Suggestions for the future on your web site: (was cookies, and

Joe Greco jgreco at ns.sol.net
Thu Jan 24 15:50:15 UTC 2013


> On Wed, Jan 23, 2013 at 01:20:07PM +0100,  . wrote:
> > CAPTCHAS are a "defense in depth" that reduce the number of spam
> > incidents to a number manageable by humans.
> 
> No, they do not.  If you had actually bothered to read the links that
> I provided, or simply to pay attention over the last several years,
> you would know that captchas are not any kind of defense at all.
> 
> They're like holding up tissue paper in front of a tank: worthless.
> 
> (Yes, yes, I'm well aware that many people will claim that *their* captchas
> work.  They're wrong, of course: their captchas are just as worthless
> as everyone else's.  They simply haven't been competently attacked yet.
> And relying on either the ineptness or the laziness of attackers is
> a very poor security strategy.)

This is a fairly common mistake.

Security isn't about prevention, it's about deterrence.

If you have a locked screen door, someone can still trivially break 
the screen and unlock it.

If you have a glass door, a brick.

If you have a hollow core wood door, a shoulder.

If you have a solid core wood door, a sledge.

If you have a steel door, a prybar.

If you have a safe-style door, explosives.

If you're Fort Knox, a larger military force.  :-)

Basically there is no door that cannot be overcome with sufficient
force; the point of a door is not to absolutely prevent a bad guy
from entering under all circumstances, but rather to deter the 
average attacker to go bother the neighbors instead.  You can do
many things to augment your physical security, unpickable locks,
reinforced doors, motion sensor lights, alarm systems, etc. but all
of these are merely enhancers that are designed to make a criminal
look for an easier target.  A determined and properly resourced
attacker who is determined to attack a given resource is going to
be successful eventually.

And that's where the so-called argument against CAPTCHAs falls apart.

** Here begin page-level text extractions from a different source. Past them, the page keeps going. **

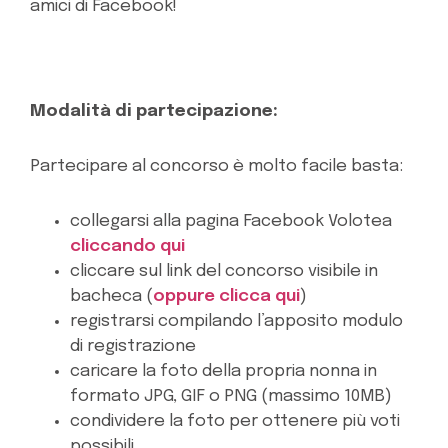
amici di Facebook!
Modalità di partecipazione:
Partecipare al concorso è molto facile basta:
collegarsi alla pagina Facebook Volotea
cliccando qui
cliccare sul link del concorso visibile in
bacheca (
oppure clicca qui
)
registrarsi compilando l’apposito modulo
di registrazione
caricare la foto della propria nonna in
formato JPG, GIF o PNG (massimo 10MB)
condividere la foto per ottenere più voti
possibili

A CAPTCHA doesn't need to be successful against every possible threat,
it merely needs to be effective against some types of threats.  For
example, web pages that protect resources with a CAPTCHA are great at
making it much more difficult for someone with l33t wget skills from 
scraping a website.

It isn't a high bar anymore, it isn't a strong defense anymore.  All
quite true, so I'll even agree with your inevitable answer that many
websites are using CAPTCHA as protection against attacks that it is
no longer capable of guarding against.  Agreed!

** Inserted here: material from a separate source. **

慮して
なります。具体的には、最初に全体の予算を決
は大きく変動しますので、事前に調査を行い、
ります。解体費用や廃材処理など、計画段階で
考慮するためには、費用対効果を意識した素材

However, as part of a "defense in depth" strategy, it can still make
sense.  It's much more of a locked screen door at this point, but if
you've got threats that can be easily deterred, then it's still viable.

... JG
-- 
Joe Greco - sol.net Network Services - Milwaukee, WI - http://www.sol.net
"We call it the 'one bite at the apple' rule. Give me one chance [and] then I
won't contact you again." - Direct Marketing Ass'n position on e-mail spam(CNN)
With 24 million small businesses in the US alone, that's way too many apples.